Begitupun dengan kemiskinan yang bisa mengantarkan manusia menuju surga atau neraka, tergantung penyikapannya menghadapi kemiskinan itu. Bersabar dengan ikhtiar yang produktif ataukah meratapi nasib tanpa ada ikhtiar untuk mengubah keadaan. Islam sangat menganjurkan para pemeluknya mencari rezeki yang telah Allah jatahkan bagi setiap makhluk-Nya. Dalam Alquran, Allah SWT berfirman, ‘’Lantas, apabila selesai shalat, bertebaranlah kamu di muka bumi, dan carilah karunia Allah, dan berzikirlah banyak-banyak pada Allah agar kamu beruntung.’‘ (QS Aljumuah [62]: 10).
Dari ayat di atas, Allah secara jelas memerintahkan kita untuk mencari rezeki-Nya setelah menunaikan kewajiban shalat. Dari ayat tersebut, kita juga dapat mengetahui bahwa mencari karunia Allah merupakan sesuatu yang penting. Mengapa perintah untuk mencari rezeki-Nya ditempatkan setelah menunaikan shalat? Hal ini tak lain disebabkan rezeki (harta) menempati kedudukan yang penting dalam Islam sebagai sarana penunjang menjalankan ibadah kepada-Nya.
Betapa banyak ayat Alquran dan hadis yang menerangkan amalan-amalan yang membutuhkan sarana finansial (harta). Bahkan, dari seluruh ayat Alquran yang memerintahkan kita untuk berjihad dengan harta dan jiwa, hanya satu dari semua ayat tersebut yang mendahulukan penyebutan jihad dengan jiwa.
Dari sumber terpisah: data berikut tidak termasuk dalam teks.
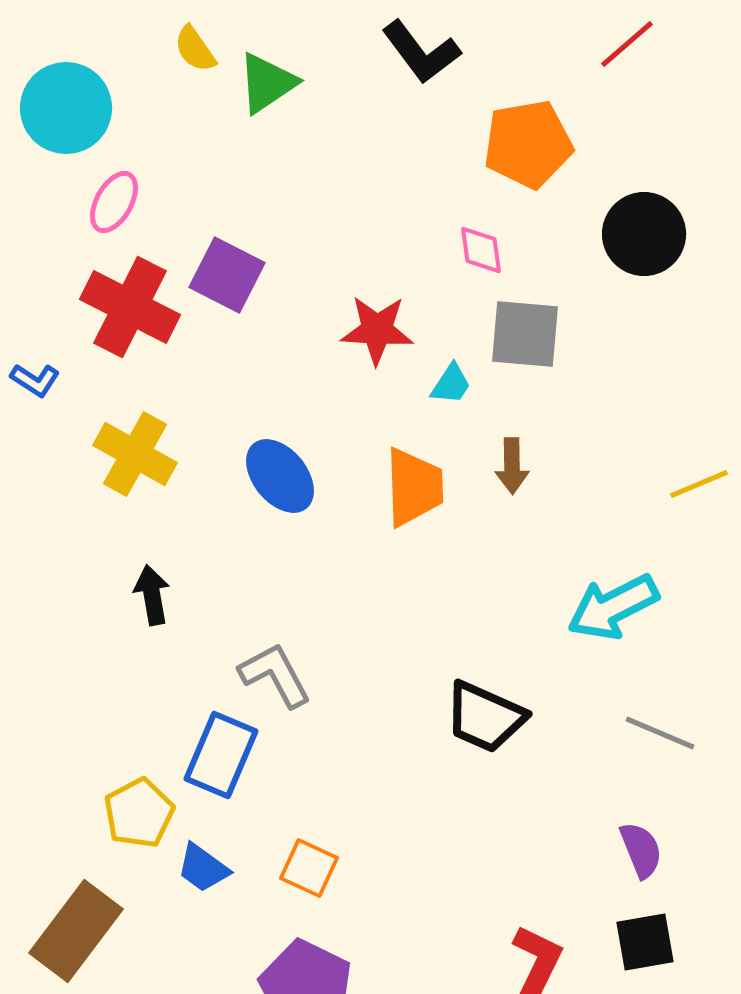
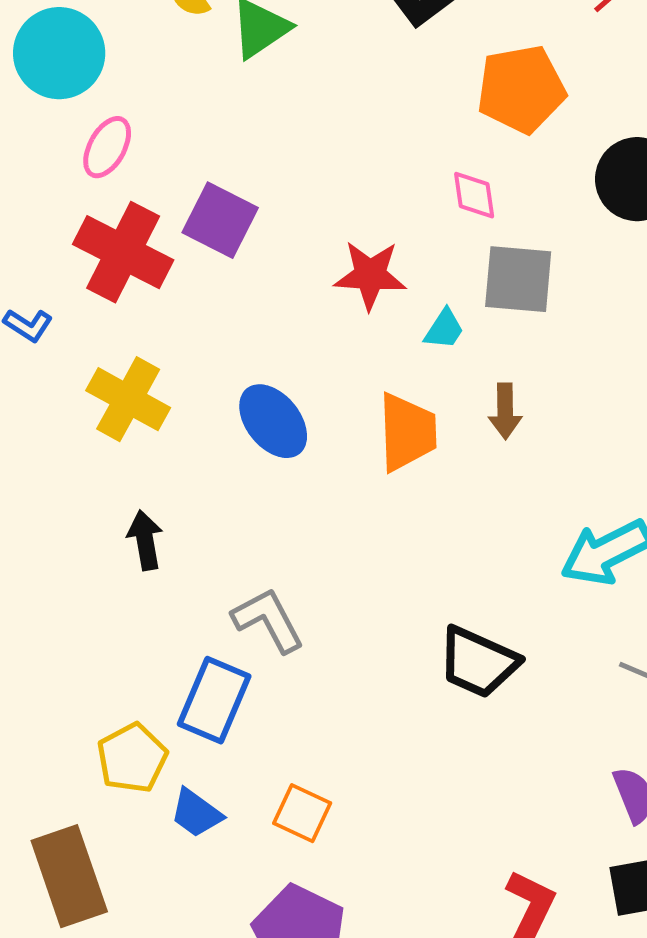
brown rectangle: (76, 931) -> (69, 876), turned -56

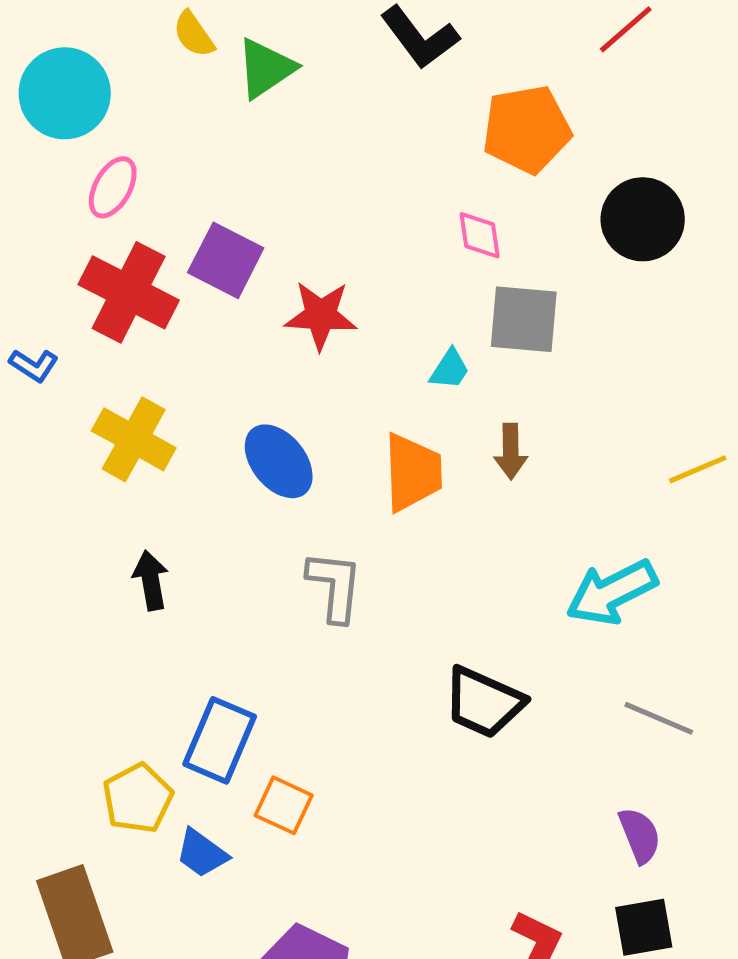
red star: (370, 275) -> (321, 315), moved
gray L-shape: (268, 620) -> (335, 586), moved, turned 34
orange square: (302, 813) -> (284, 805), moved

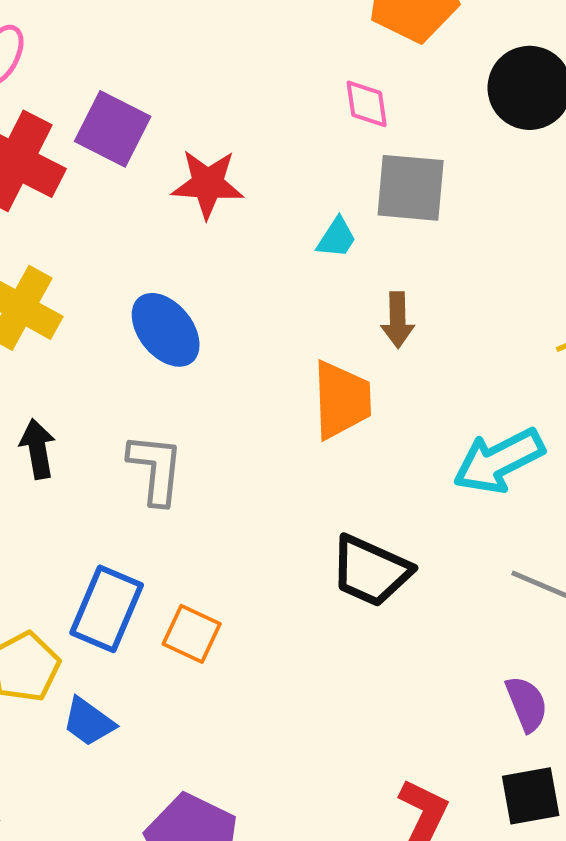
orange trapezoid: (413, 472) -> (342, 400), moved
gray L-shape: (335, 586) -> (156, 469), moved
orange square: (284, 805) -> (192, 634), moved

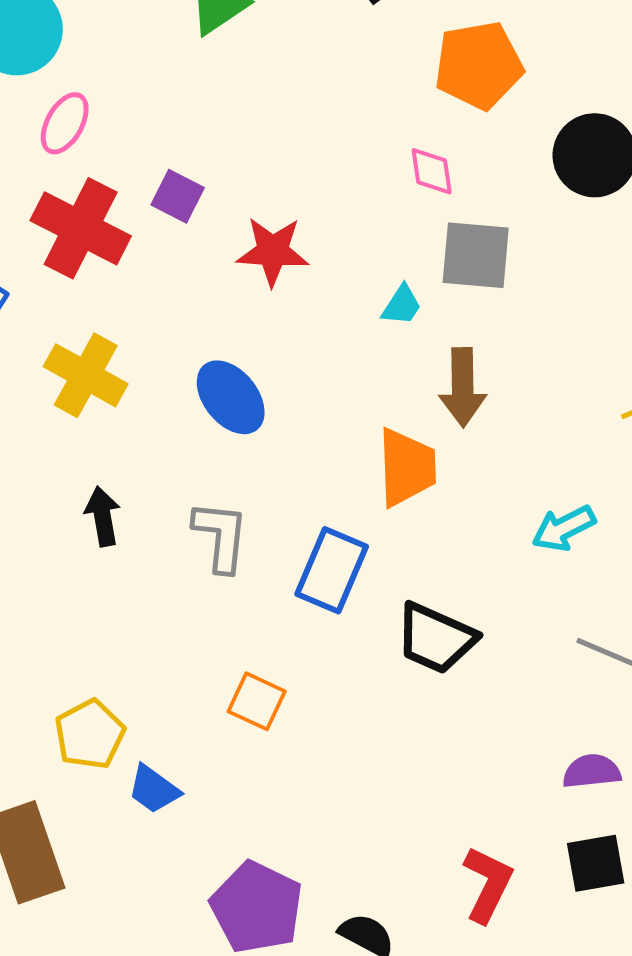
purple square: (113, 129) -> (178, 196), size x0.7
brown arrow: (398, 320) -> (463, 387), size x1.4
cyan arrow: (499, 461) -> (564, 528), size x0.7
blue rectangle: (107, 609) -> (332, 570), moved
purple semicircle: (527, 704) -> (592, 771), turned -74

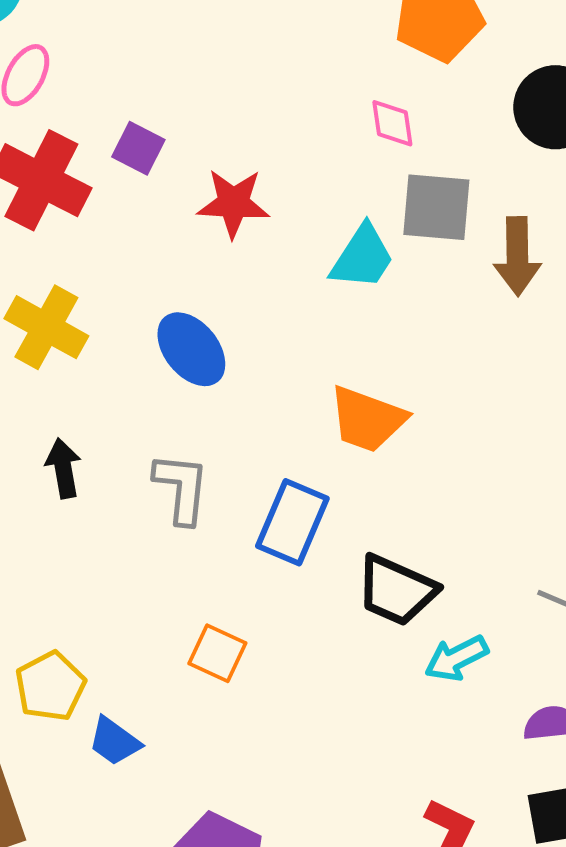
cyan trapezoid: (402, 305) -> (362, 257), size x1.6
brown arrow: (463, 387) -> (517, 256), moved
orange trapezoid: (407, 467) -> (367, 419), turned 112
cyan arrow: (564, 528) -> (456, 658), moved

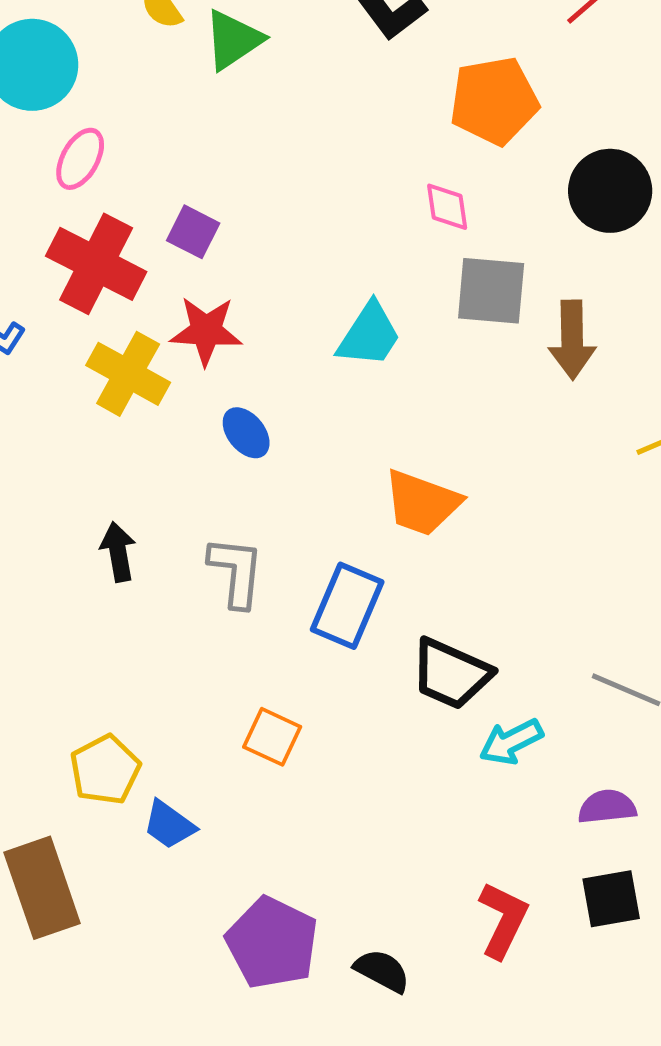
red star: (233, 203) -> (206, 331), moved
cyan trapezoid: (362, 257) -> (369, 335), moved
yellow cross: (46, 327) -> (128, 374), moved
blue ellipse: (191, 349) -> (246, 433), size x0.7

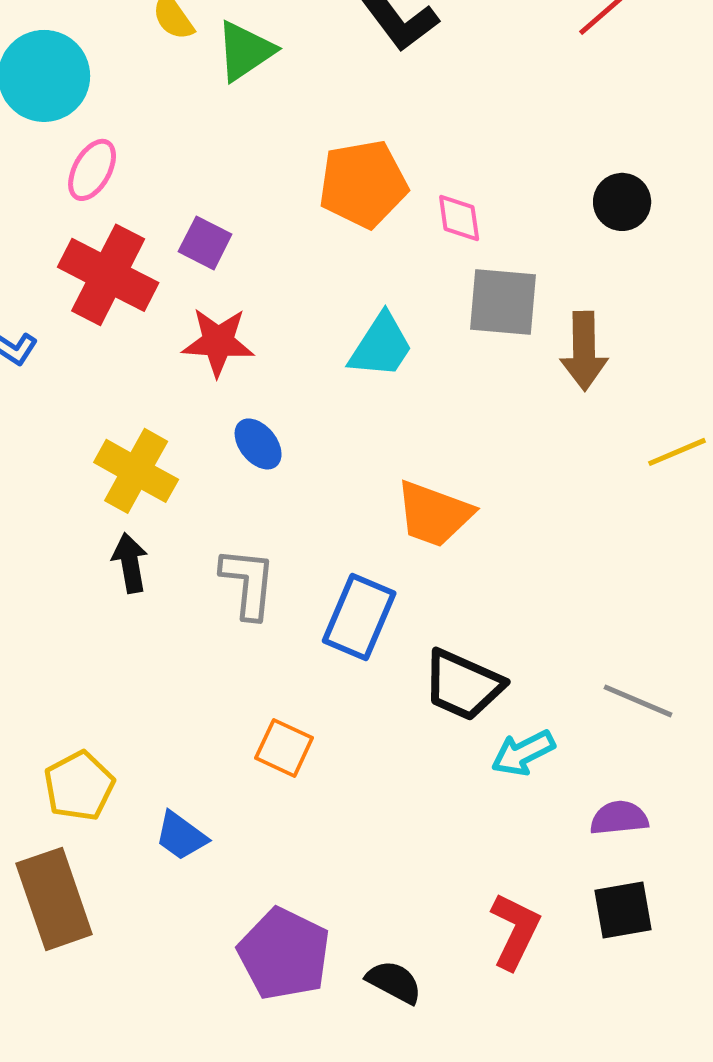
orange pentagon: (494, 101) -> (363, 184), moved
black circle: (610, 191) -> (622, 202), size x0.7
yellow cross: (128, 374) -> (136, 471), moved
yellow pentagon: (105, 770) -> (79, 786), moved

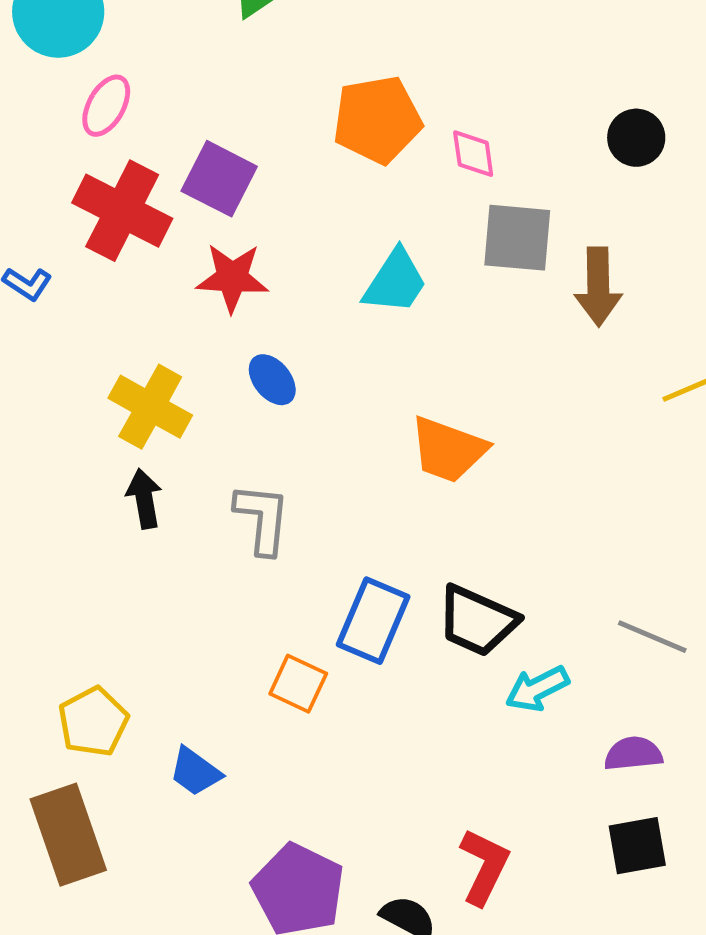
purple square: (205, 243) -> (219, 179), size x1.4
blue rectangle: (359, 617) -> (373, 621), moved
red L-shape: (515, 931) -> (484, 867), moved

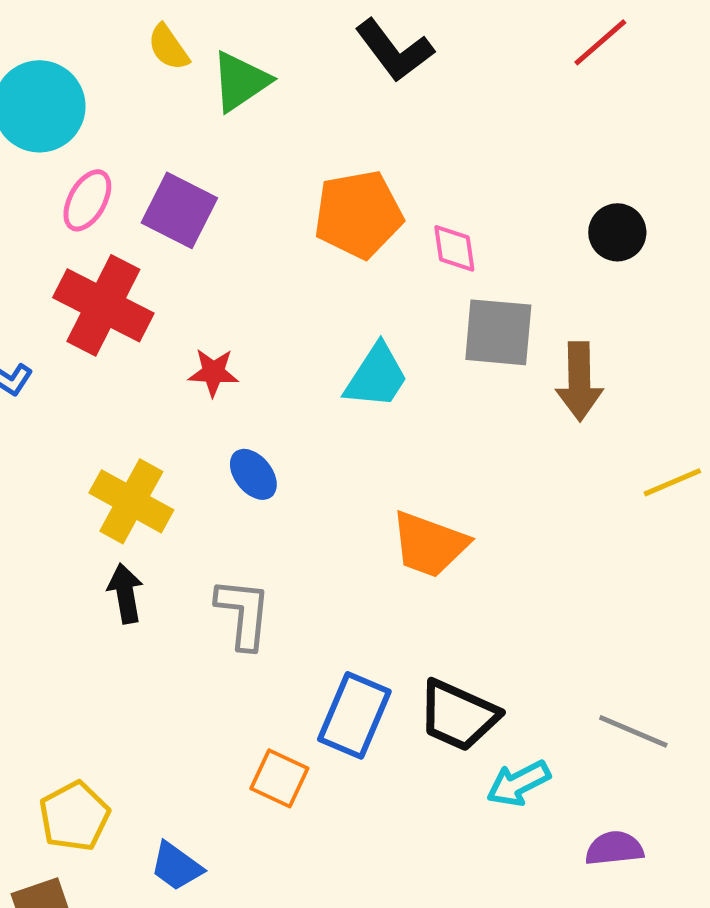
purple square: (219, 179) -> (179, 210), moved
red star: (232, 278) -> (213, 372), size x0.7

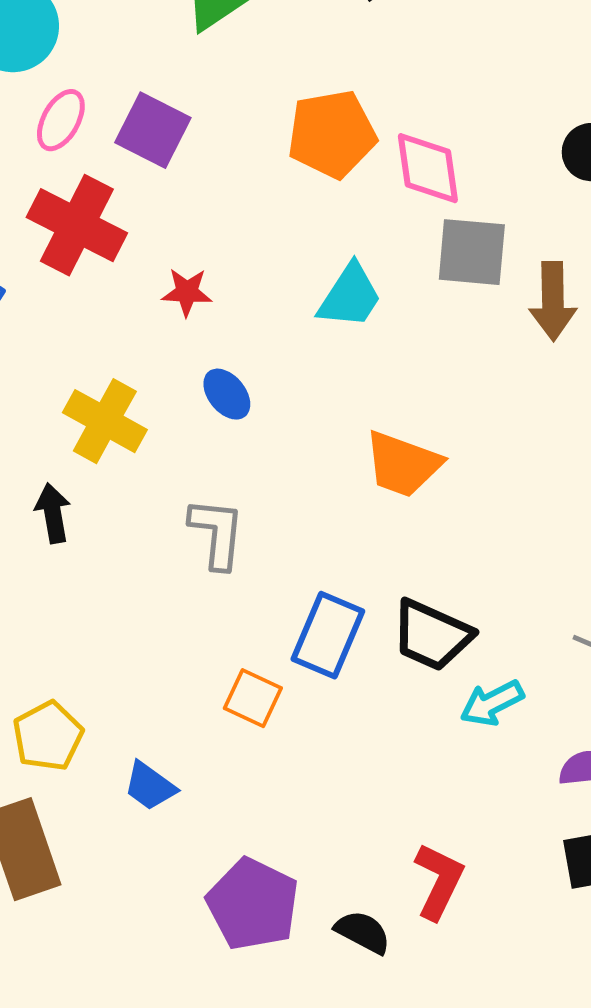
pink diamond: (454, 248) -> (428, 168), size x1.5
black arrow: (125, 593) -> (53, 513), moved

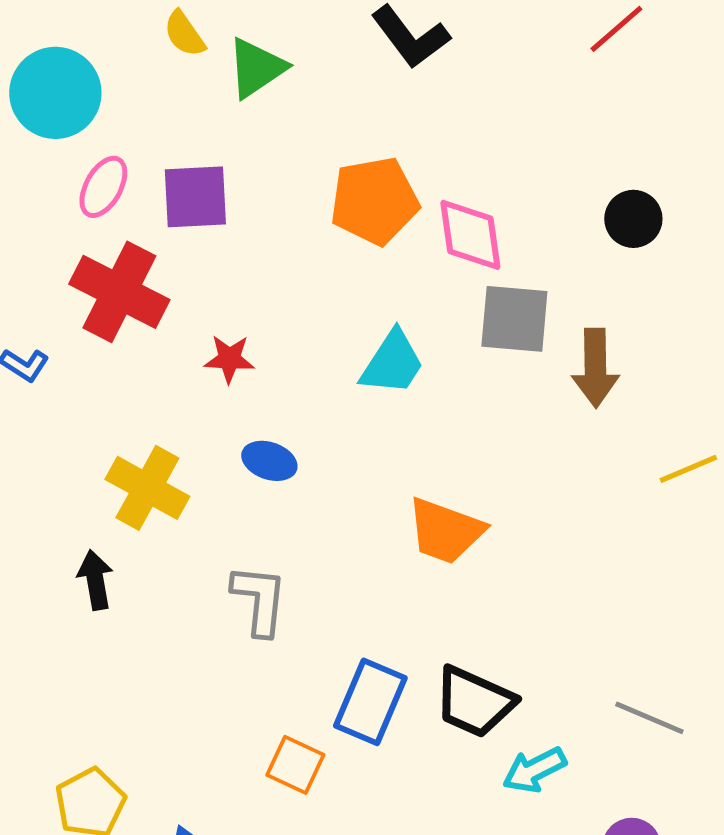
purple square: (153, 130) -> (195, 197), turned -30
blue ellipse: (227, 394) -> (269, 461), turned -32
Selebihnya adalah pengutamaan berjihad dengan harta, seperti yang terdapat dalam surat Alhujurat ayat 15, ‘’Sesungguhnya, orang-orang yang beriman hanyalah orang-orang yang beriman kepada Allah dan Rasul-Nya. Kemudian, mereka tidak ragu-ragu dan mereka berjihad dengan harta dan jiwa mereka pada jalan Allah. Mereka itulah orang-orang yang benar.’‘ Ada hikmah tersembunyi yang Allah simpan dalam perintah tersebut, yakni sebuah semangat.
Semangat bagi seseorang yang belum memiliki kecukupan harta untuk berikhtiar secara maksimal dalam menggapai rezeki-Nya sehingga ia dapat menunaikan kewajiban tersebut. Menjadi kaya atau memiliki harta di masa ini adalah sebuah keharusan. Terlebih jika dengan kekayaan itu kita mampu menyelamatkan akidah saudara-saudara kita yang hampir tergadai oleh paket sembako dan lembar rupiah. Semoga kita menjadi hamba Allah yang menempatkan harta di tangan, bukan di hati.